I have a clear repro here ForegroundServiceAPI26

I have opened a bug on this at : Google issue tracker

Several bugs on this have been opened and closed Won't Fix.

Hopefully mine with clear repro steps will make the cut.

Information provided by google team

Google issue tracker Comment 36

This is not a framework bug; it's intentional. If the app starts a service instance with startForegroundService(), it must transition that service instance to the foreground state and show the notification. If the service instance is stopped before startForeground() is called on it, that promise is unfulfilled: this is a bug in the app.

Re #31, publishing a Service that other apps can start directly is fundamentally unsafe. You can mitigate that a bit by treating all start actions of that service as requiring startForeground(), though obviously that may not be what you had in mind.

Google issue tracker Comment 56

There are a couple of different scenarios that lead to the same outcome here.

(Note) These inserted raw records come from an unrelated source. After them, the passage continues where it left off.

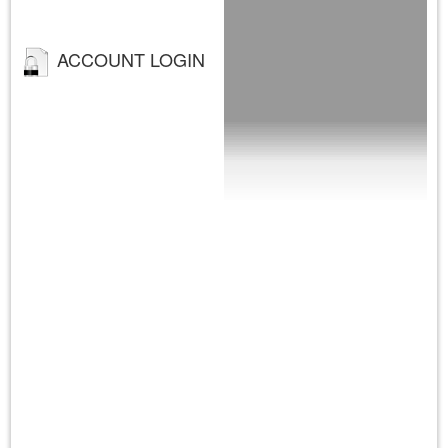
ACCOUNT LOGIN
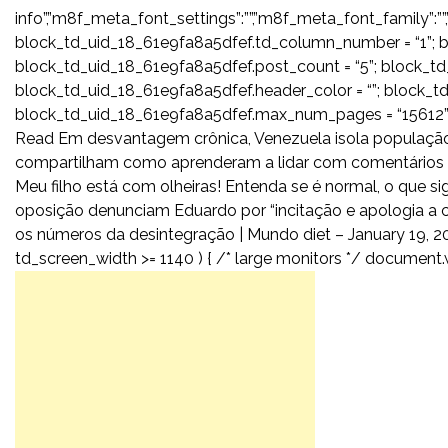
info”,”m8f_meta_font_settings”:””,”m8f_meta_font_family”:””,
block_td_uid_18_61e9fa8a5dfef.td_column_number = “1”; b
block_td_uid_18_61e9fa8a5dfef.post_count = “5”; block_t
block_td_uid_18_61e9fa8a5dfef.header_color = “”; block_td_
block_td_uid_18_61e9fa8a5dfef.max_num_pages = “15612”;
Read Em desvantagem crônica, Venezuela isola população 
compartilham como aprenderam a lidar com comentários de
Meu filho está com olheiras! Entenda se é normal, o que si
oposição denunciam Eduardo por “incitação e apologia a cr
os números da desintegração | Mundo diet – January 19, 20
td_screen_width >= 1140 ) { /* large monitors */ document.w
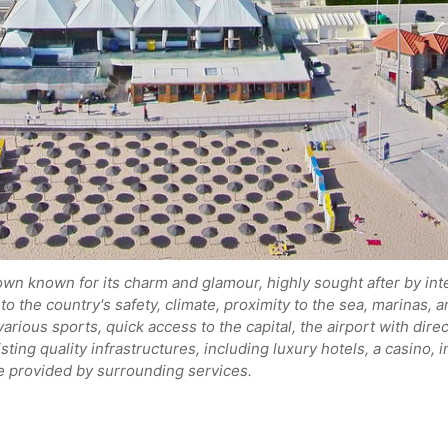
own known for its charm and glamour, highly sought after by int
to the country's safety, climate, proximity to the sea, marinas,
various sports, quick access to the capital, the airport with dir
isting quality infrastructures, including luxury hotels, a casino, 
ife provided by surrounding services.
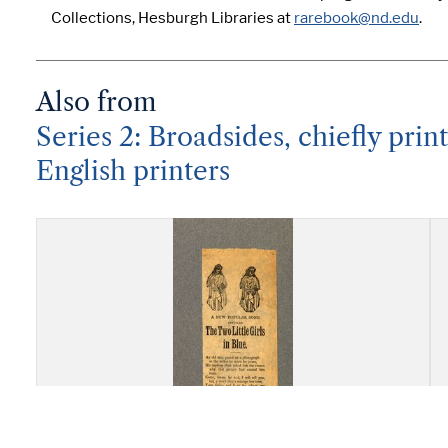
Collections, Hesburgh Libraries at
rarebook@nd.edu
.
Also from
Series 2: Broadsides, chiefly pri
English printers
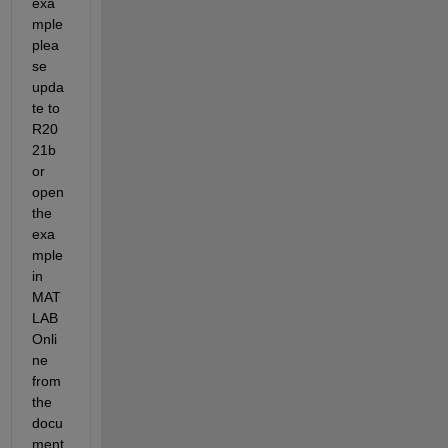
exa
mple 
plea
se 
upda
te to 
R20
21b 
or 
open 
the 
exa
mple 
in 
MAT
LAB 
Onli
ne 
from 
the 
docu
ment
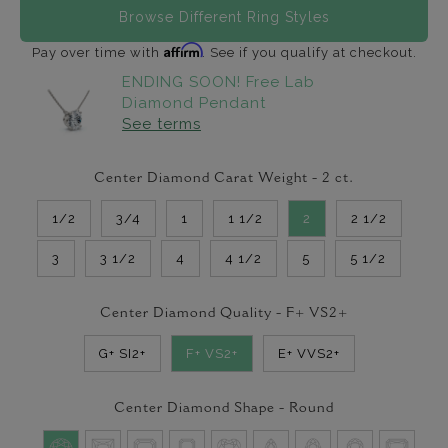
Browse Different Ring Styles
Affirm
Pay over time with
. See if you qualify at checkout.
ENDING SOON! Free Lab
Diamond Pendant
See terms
Center Diamond Carat Weight -
2
ct.
1/2
3/4
1
1 1/2
2
2 1/2
3
3 1/2
4
4 1/2
5
5 1/2
Center Diamond Quality -
F+ VS2+
G+ SI2+
F+ VS2+
E+ VVS2+
Center Diamond Shape -
Round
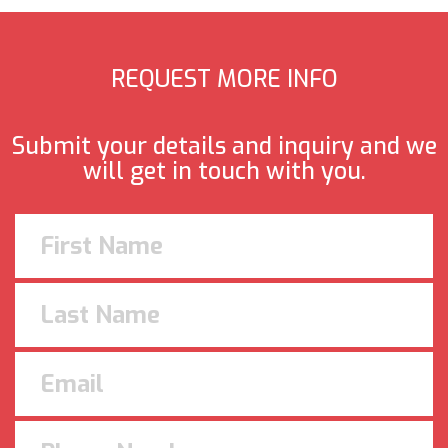
REQUEST MORE INFO
Submit your details and inquiry and we
will get in touch with you.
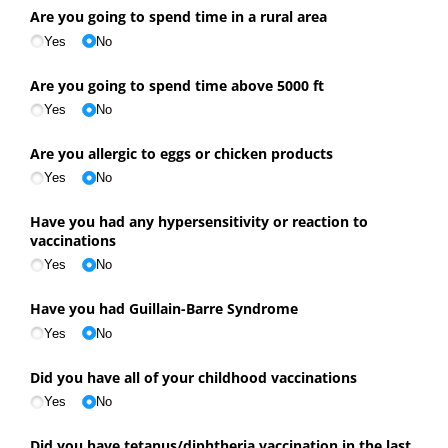
Are you going to spend time in a rural area
Yes
No
Are you going to spend time above 5000 ft
Yes
No
Are you allergic to eggs or chicken products
Yes
No
Have you had any hypersensitivity or reaction to
vaccinations
Yes
No
Have you had Guillain-Barre Syndrome
Yes
No
Did you have all of your childhood vaccinations
Yes
No
Did you have tetanus/​diphtheria vaccination in the last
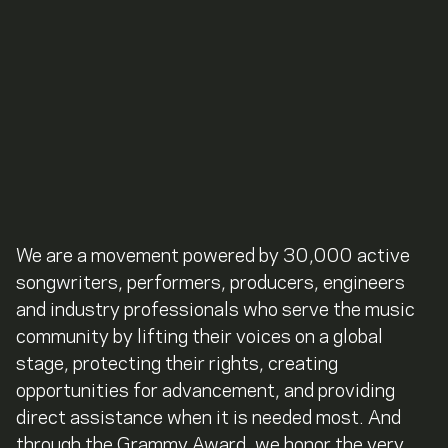
We are a movement powered by 30,000 active
songwriters, performers, producers, engineers
and industry professionals who serve the music
community by lifting their voices on a global
stage, protecting their rights, creating
opportunities for advancement, and providing
direct assistance when it is needed most. And
through the Grammy Award, we honor the very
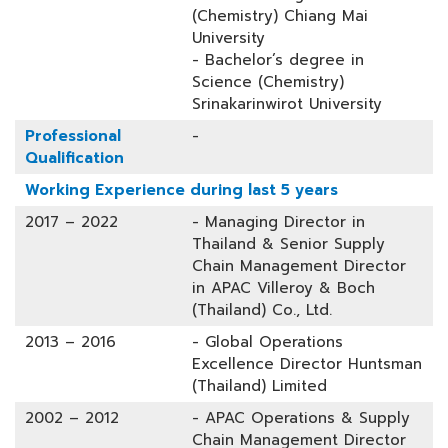
(Chemistry) Chiang Mai
University
- Bachelor’s degree in
Science (Chemistry)
Srinakarinwirot University
Professional
-
Qualification
Working Experience during last 5 years
2017 – 2022
- Managing Director in
Thailand & Senior Supply
Chain Management Director
in APAC Villeroy & Boch
(Thailand) Co., Ltd.
2013 – 2016
- Global Operations
Excellence Director Huntsman
(Thailand) Limited
2002 – 2012
- APAC Operations & Supply
Chain Management Director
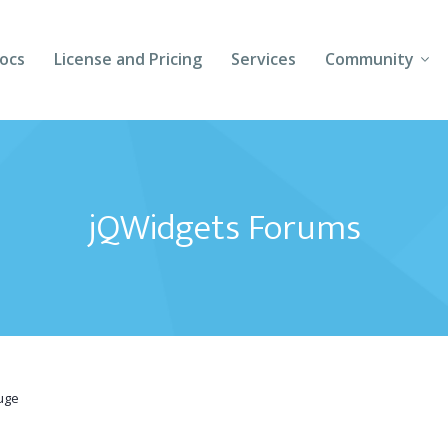
ocs
License and Pricing
Services
Community
Forums
Blogs
jQWidgets Forums
Follow Us
Client Login
uge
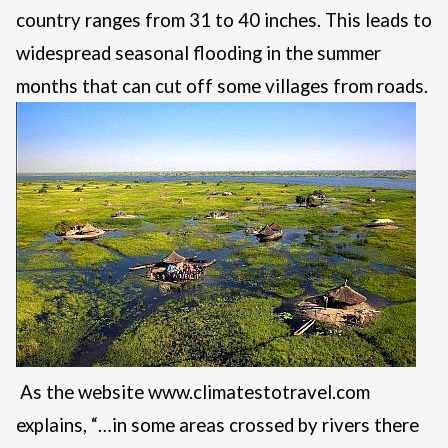
country ranges from 31 to 40 inches. This leads to
widespread seasonal flooding in the summer
months that can cut off some villages from roads.
As the website
www.climatestotravel.com
explains, “…in some areas crossed by rivers there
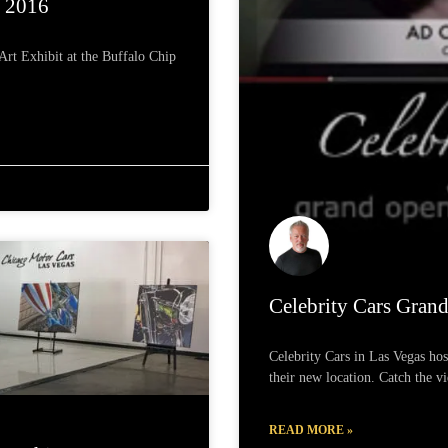
s 2016
rt Exhibit at the Buffalo Chip
Celebrity Cars Gran
Celebrity Cars in Las Vegas hos
their new location. Catch the v
READ MORE »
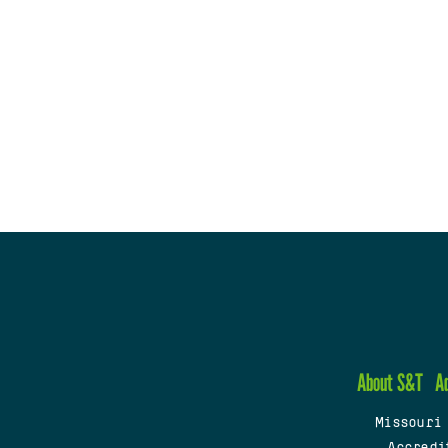
About S&T
A
Missouri
Accredi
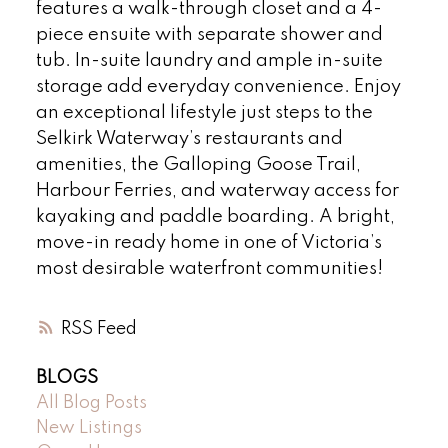
features a walk-through closet and a 4-
piece ensuite with separate shower and
tub. In-suite laundry and ample in-suite
storage add everyday convenience. Enjoy
an exceptional lifestyle just steps to the
Selkirk Waterway’s restaurants and
amenities, the Galloping Goose Trail,
Harbour Ferries, and waterway access for
kayaking and paddle boarding. A bright,
move-in ready home in one of Victoria’s
most desirable waterfront communities!
RSS
BLOGS
All Blog Posts
New Listings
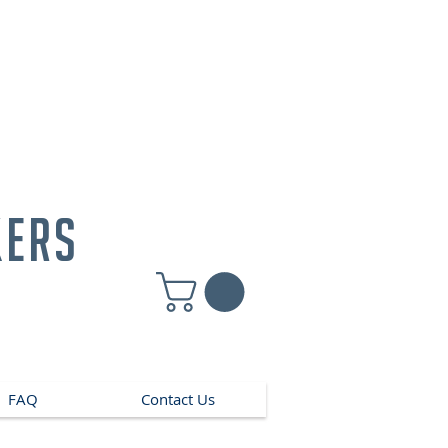
kers
FAQ
Contact Us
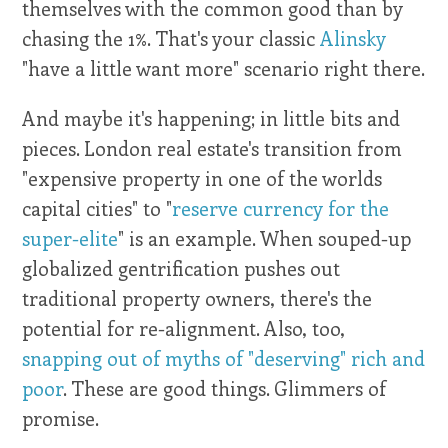
themselves with the common good than by
chasing the 1%. That's your classic
Alinsky
"have a little want more" scenario right there.
And maybe it's happening; in little bits and
pieces. London real estate's transition from
"expensive property in one of the worlds
capital cities" to "
reserve currency for the
super-elite
" is an example. When souped-up
globalized gentrification pushes out
traditional property owners, there's the
potential for re-alignment. Also, too,
snapping out of myths of "deserving" rich and
poor
. These are good things. Glimmers of
promise.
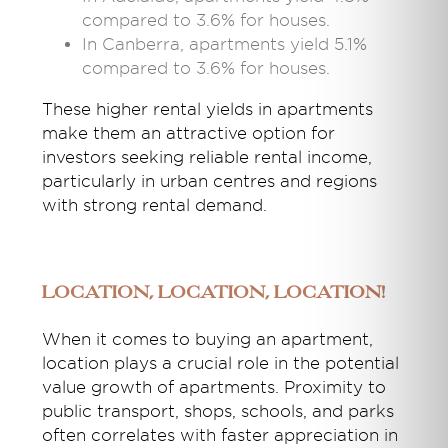
compared to 3.6% for houses.
In Canberra, apartments yield 5.1%
compared to 3.6% for houses.
These higher rental yields in apartments
make them an attractive option for
investors seeking reliable rental income,
particularly in urban centres and regions
with strong rental demand.
Location, Location, Location!
When it comes to buying an apartment,
location plays a crucial role in the potential
value growth of apartments. Proximity to
public transport, shops, schools, and parks
often correlates with faster appreciation in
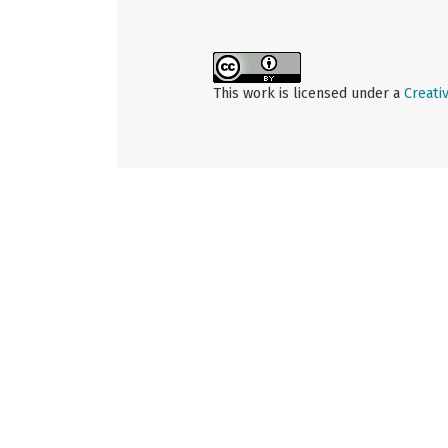
This work is licensed under a
Creati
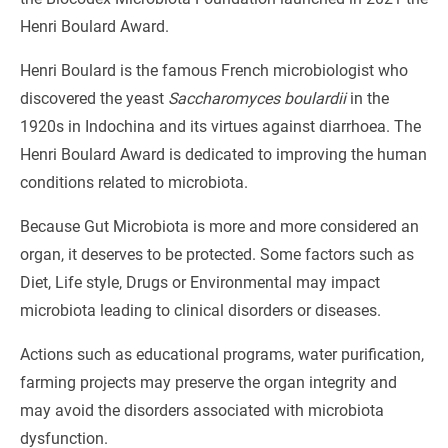
Henri Boulard Award.
Henri Boulard is the famous French microbiologist who
discovered the yeast
Saccharomyces boulardii
in the
1920s in Indochina and its virtues against diarrhoea. The
Henri Boulard Award is dedicated to improving the human
conditions related to microbiota.
Because Gut Microbiota is more and more considered an
organ, it deserves to be protected. Some factors such as
Diet, Life style, Drugs or Environmental may impact
microbiota leading to clinical disorders or diseases.
Actions such as educational programs, water purification,
farming projects may preserve the organ integrity and
may avoid the disorders associated with microbiota
dysfunction.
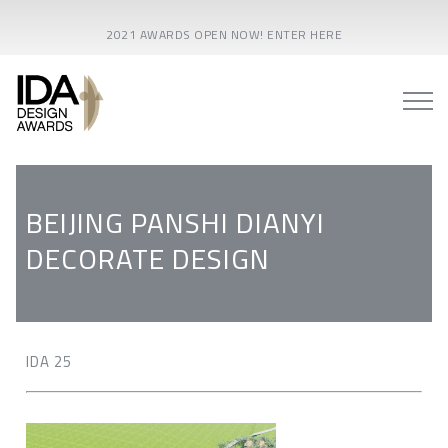
2021 AWARDS OPEN NOW! ENTER HERE
BEIJING PANSHI DIANYI
DECORATE DESIGN
IDA 25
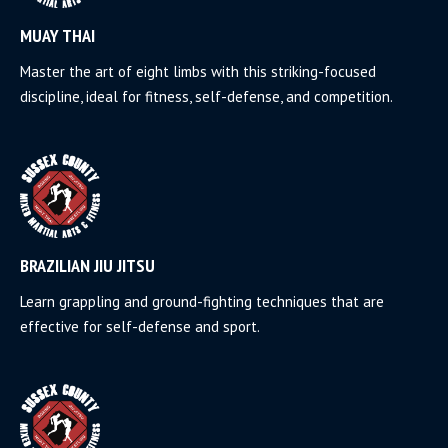
MUAY THAI
Master the art of eight limbs with this striking-focused
discipline, ideal for fitness, self-defense, and competition.
BRAZILIAN JIU JITSU
Learn grappling and ground-fighting techniques that are
effective for self-defense and sport.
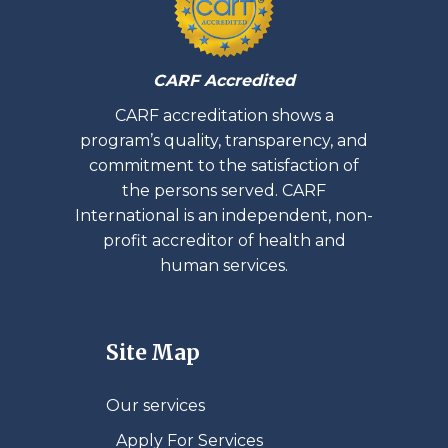
CARF Accredited
CARF accreditation shows a
program’s quality, transparency, and
commitment to the satisfaction of
the persons served. CARF
International is an independent, non-
profit accreditor of health and
human services.
Site Map
Our services
Apply For Services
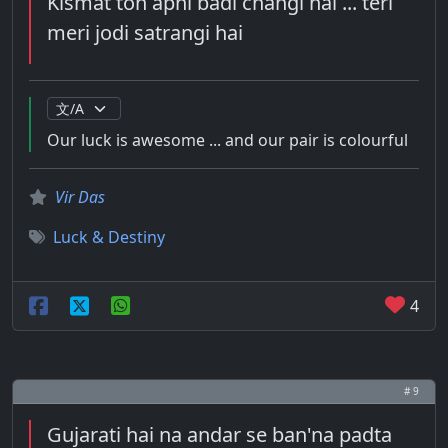
Kismat toh apni badi changi hai ... teri
meri jodi satrangi hai
Our luck is awesome ... and our pair is colourful
Vir Das
Luck & Destiny
4
# 9
Gujarati hai na andar se ban'na padta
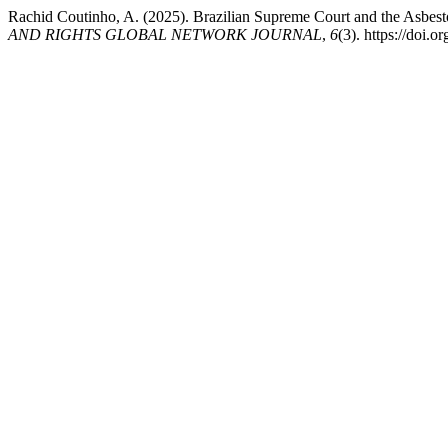
Rachid Coutinho, A. (2025). Brazilian Supreme Court and the Asbes
AND RIGHTS GLOBAL NETWORK JOURNAL
,
6
(3). https://doi.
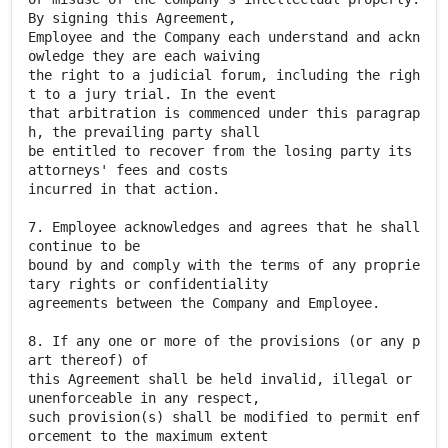
By signing this Agreement,
Employee and the Company each understand and ackn
owledge they are each waiving
the right to a judicial forum, including the righ
t to a jury trial. In the event
that arbitration is commenced under this paragrap
h, the prevailing party shall
be entitled to recover from the losing party its
attorneys' fees and costs
incurred in that action.
7. Employee acknowledges and agrees that he shall
continue to be
bound by and comply with the terms of any proprie
tary rights or confidentiality
agreements between the Company and Employee.
8. If any one or more of the provisions (or any p
art thereof) of
this Agreement shall be held invalid, illegal or
unenforceable in any respect,
such provision(s) shall be modified to permit enf
orcement to the maximum extent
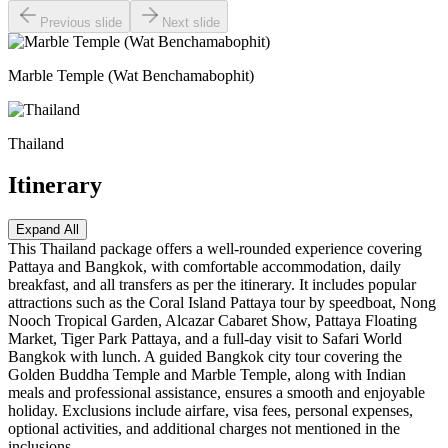
Previous slide
Next slide
Marble Temple (Wat Benchamabophit)
Thailand
Itinerary
Expand All
This Thailand package offers a well-rounded experience covering
Pattaya and Bangkok, with comfortable accommodation, daily
breakfast, and all transfers as per the itinerary. It includes popular
attractions such as the Coral Island Pattaya tour by speedboat, Nong
Nooch Tropical Garden, Alcazar Cabaret Show, Pattaya Floating
Market, Tiger Park Pattaya, and a full-day visit to Safari World
Bangkok with lunch. A guided Bangkok city tour covering the
Golden Buddha Temple and Marble Temple, along with Indian
meals and professional assistance, ensures a smooth and enjoyable
holiday. Exclusions include airfare, visa fees, personal expenses,
optional activities, and additional charges not mentioned in the
inclusions.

The outright semantic issue, that it's simply an error to kick something off with startForegroundService() but neglect to actually transition it to foreground via startForeground(), is just that: a semantic issue. That's treated as an app bug, intentionally. Stopping the service before transitioning it to foreground is an app error. That was the crux of the OP, and is why this issue has been marked "working as intended."

However, there are also questions about spurious detection of this problem. That's is being treated as a genuine problem, though it's being tracked separately from this particular bug tracker issue. We aren't deaf to the complaint.